**Stored data:**
-----
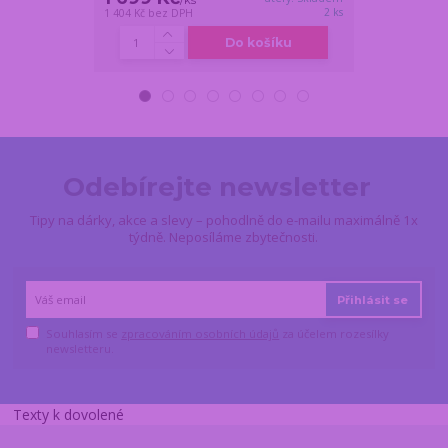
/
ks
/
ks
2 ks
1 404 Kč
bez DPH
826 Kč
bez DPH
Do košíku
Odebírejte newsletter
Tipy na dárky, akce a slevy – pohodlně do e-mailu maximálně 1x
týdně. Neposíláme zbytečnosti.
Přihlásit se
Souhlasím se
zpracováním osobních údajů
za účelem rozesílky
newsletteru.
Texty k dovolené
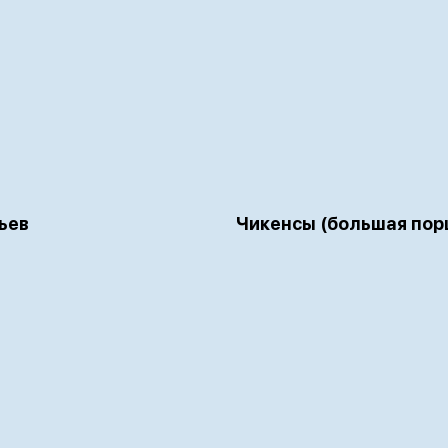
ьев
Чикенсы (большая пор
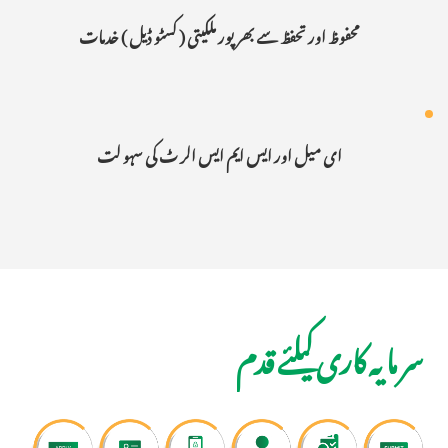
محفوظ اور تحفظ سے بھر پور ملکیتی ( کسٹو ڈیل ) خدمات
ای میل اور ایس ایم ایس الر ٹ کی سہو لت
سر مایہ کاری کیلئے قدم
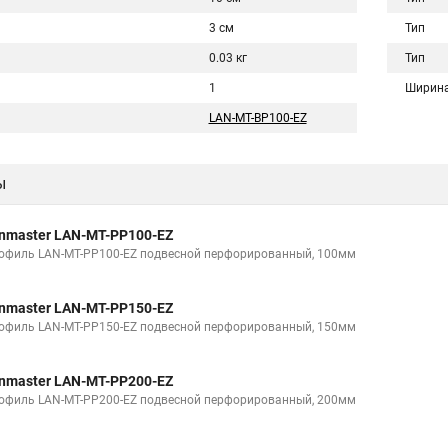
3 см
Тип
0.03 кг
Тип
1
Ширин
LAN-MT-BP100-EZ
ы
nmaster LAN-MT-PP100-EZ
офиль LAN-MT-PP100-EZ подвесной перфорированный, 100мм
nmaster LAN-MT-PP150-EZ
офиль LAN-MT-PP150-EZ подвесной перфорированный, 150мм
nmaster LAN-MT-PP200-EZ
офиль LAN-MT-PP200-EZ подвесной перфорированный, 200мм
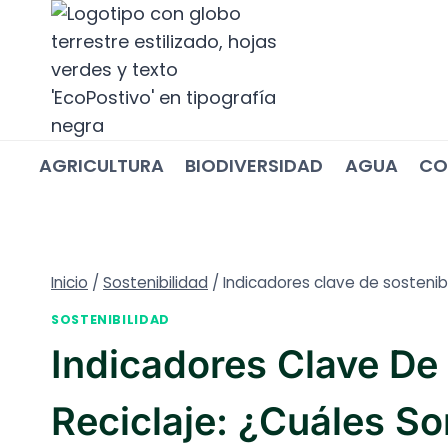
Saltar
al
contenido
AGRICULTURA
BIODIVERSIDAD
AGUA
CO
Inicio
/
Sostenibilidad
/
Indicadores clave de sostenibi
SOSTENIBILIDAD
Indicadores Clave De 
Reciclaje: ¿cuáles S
-----
**Work request:** Each line from the start of the listing above through the line with "офиль LAN-MT-PP100-EZ подвесной" is what to output, exactly as written and without pictures.

**Expected answer:**
/
ks
/
ks
2 ks
1 404 Kč
bez DPH
826 Kč
bez DPH
Do košíku
Odebírejte newsletter
Tipy na dárky, akce a slevy – pohodlně do e-mailu maximálně 1x
týdně. Neposíláme zbytečnosti.
Přihlásit se
Souhlasím se
zpracováním osobních údajů
za účelem rozesílky
newsletteru.
Texty k dovolené
ьев
Чикенсы (большая пор
محفوظ اور تحفظ سے بھر پور ملکیتی ( کسٹو ڈیل ) خدمات
ای میل اور ایس ایم ایس الر ٹ کی سہو لت
سر مایہ کاری کیلئے قدم
3 см
Тип
0.03 кг
Тип
1
Ширин
LAN-MT-BP100-EZ
ы
nmaster LAN-MT-PP100-EZ
офиль LAN-MT-PP100-EZ подвесной перфорированный, 100мм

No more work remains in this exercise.